Automation is also a key element in business process improvements. Don't hesitate to exploit technology to automate repetitive and/or manual tasks. In fact, a study by consulting firm McKinsey showed that 50 to 70% of tasks are potentially automatable within the procurement function. Today, most procurement departments have started the automation of their Procure-to-Pay (P2P) process via e-procurement digital solutions. This business process management software can take over many tasks: Order placement, matching between order and invoice... In the future, procurement teams can go even further in process improvement efforts with Robotic Process Automation or Intelligent Process Automation...
This work must then be presented to the main stakeholders, i.e. the procurement department, but also internal customers. This is an opportunity to present a new mapping that highlights how processes would function with the applied small changes. Creative and participatory process improvement techniques can be implemented to involve them in the approach, gather their feedback, and challenge the envisaged modifications. After this, it's essential to validate the new processes. This involves both simulations in real conditions and exchanges with teams to ensure the employee engagement for change.
Step 3: Implementing the change
The third step consists of implementing the new validated processes.
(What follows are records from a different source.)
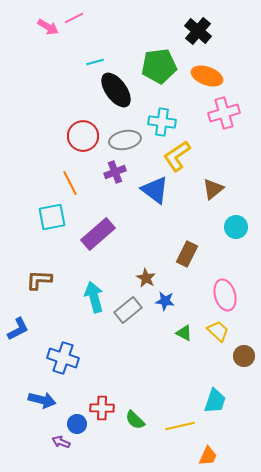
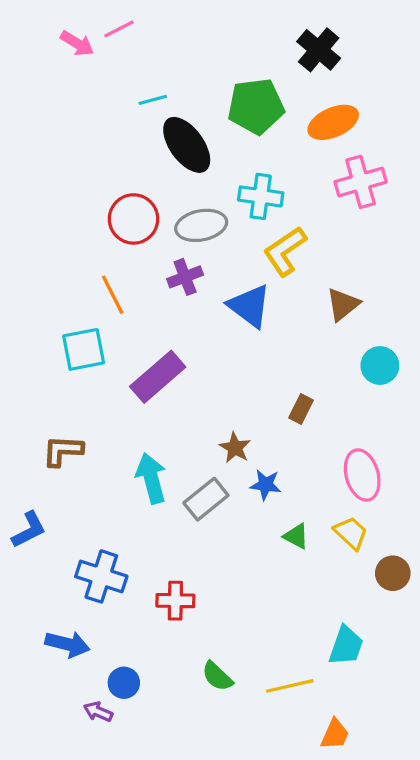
orange ellipse: (207, 76) -> (333, 122), turned -44
brown rectangle: (187, 254) -> (301, 409), size x0.7
red cross: (102, 408) -> (175, 601), moved

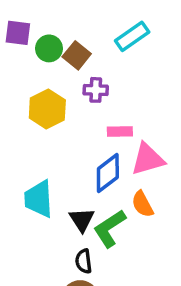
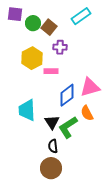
pink rectangle: (120, 131) -> (51, 71), moved

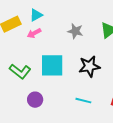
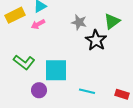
cyan square: (52, 65) -> (56, 70), moved
black star: (89, 66) -> (96, 40), moved, turned -30

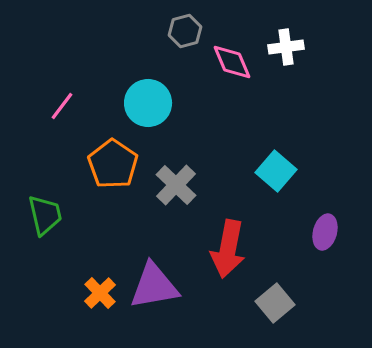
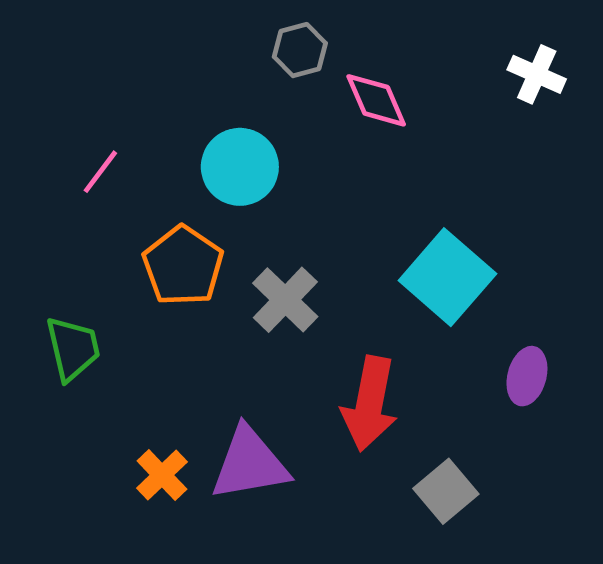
white cross: (286, 47) -> (537, 74), moved, turned 32
cyan square: (276, 171) -> (447, 277), size x1.4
This involves thoughtful and measured deployment, in a change management logic. Process improvement is thus inevitably accompanied by an information session, or even training, for the various stakeholders. When these changes involve using a new digital solution, this may include a tutorial, for example.
Once the changes are implemented, it's essential to monitor and measure performance. Through the implementation of dashboards, teams will be able to monitor business processes in real time, identify any problems or inefficiencies, and thus react quickly. The project team can combine this data with feedback collection from stakeholders. This is how all necessary adjustments for processes continuous improvement can be made.
Lastly, business process improvement is a true transformation approach within the company. For this project to be a success, it's necessary to rely on adapted tools, constant communication, and a solid culture of continuous process improvement. By working collaboratively to rationalise processes, the organisation reduces errors and inconsistencies. In the long term, this means optimising operational efficiency, reducing costs, and improving customer satisfaction.